_Instructions for the task_.
Take the records below and retype them line by line, from the first line through the one containing "The image size is (1008, 2220)."; stop there.

(Collected data)
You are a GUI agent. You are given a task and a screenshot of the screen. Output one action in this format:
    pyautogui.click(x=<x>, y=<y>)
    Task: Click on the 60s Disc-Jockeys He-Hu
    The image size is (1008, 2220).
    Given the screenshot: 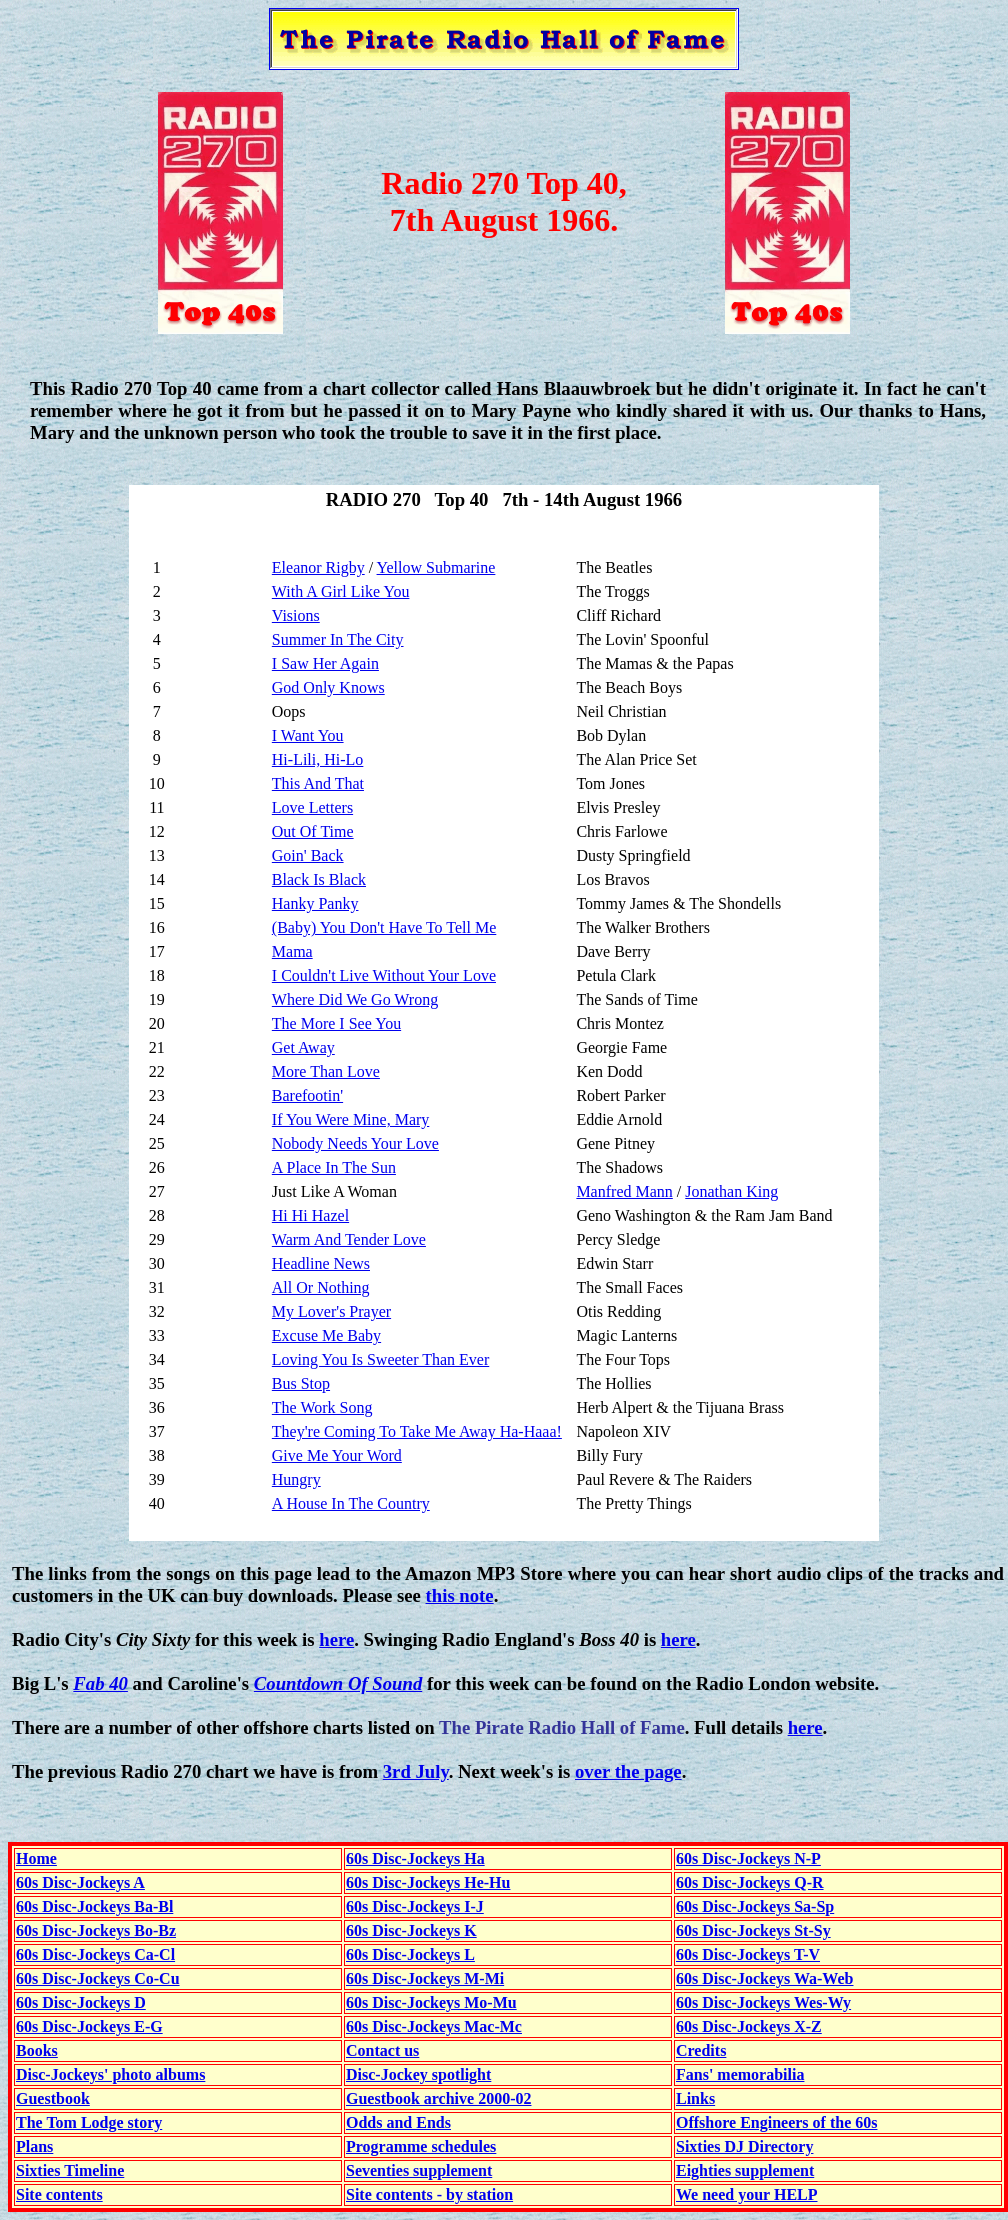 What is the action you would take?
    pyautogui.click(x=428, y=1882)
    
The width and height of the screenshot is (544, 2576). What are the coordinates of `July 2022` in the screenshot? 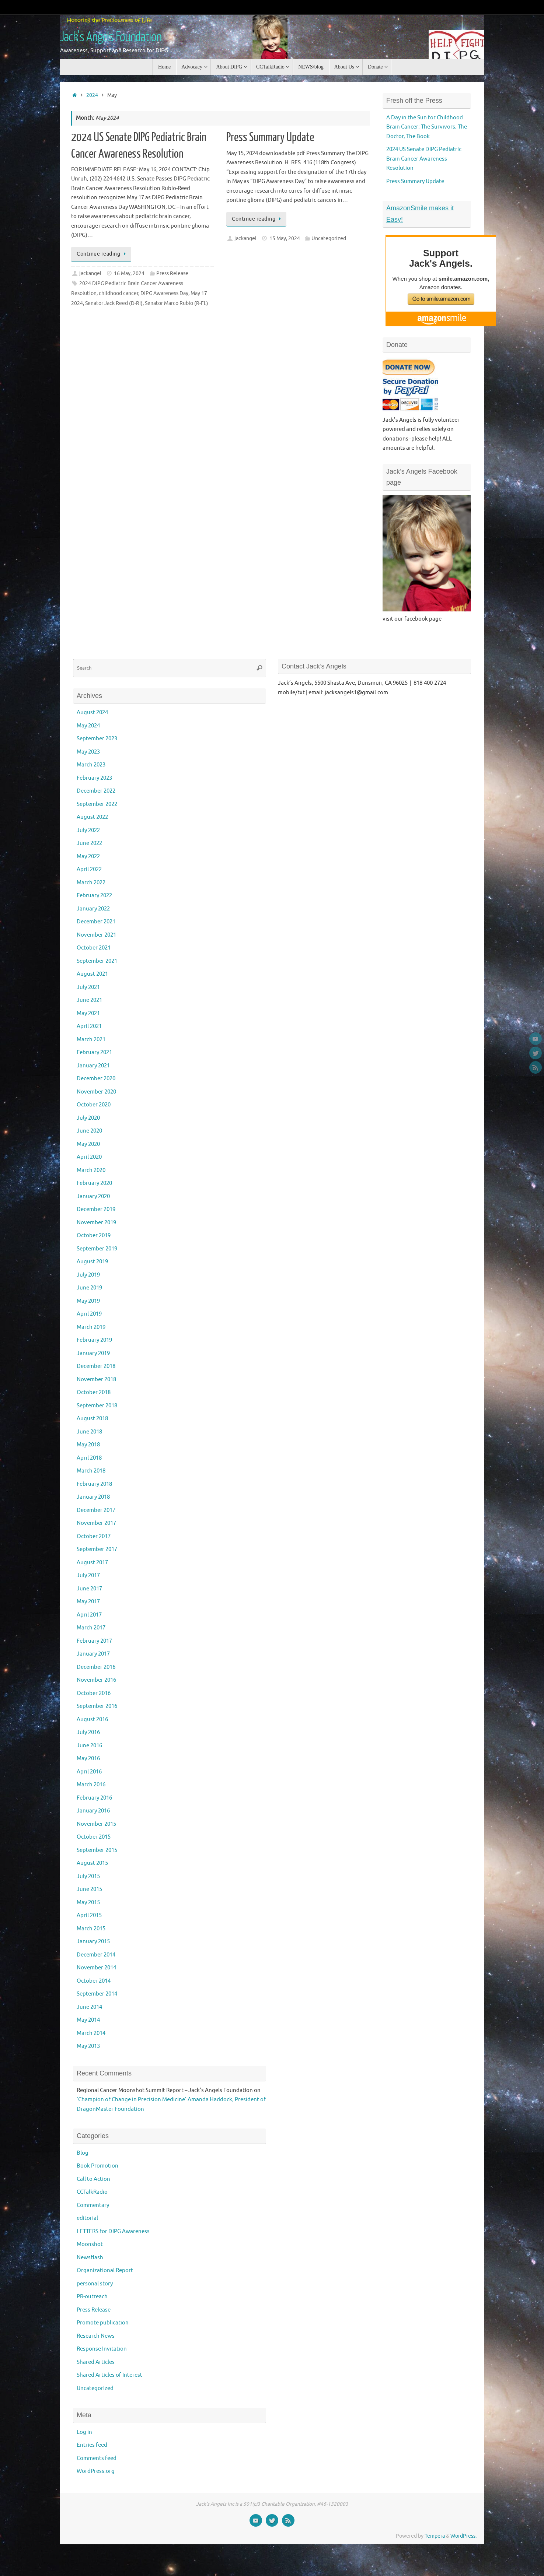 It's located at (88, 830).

_Your solution_.
You are a GUI agent. You are given a task and a screenshot of the screen. Output one action in this format:
    pyautogui.click(x=<x>, y=<y>)
    Task: Click on the 60s Disc-Jockeys He-Hu
    The image size is (1008, 2220).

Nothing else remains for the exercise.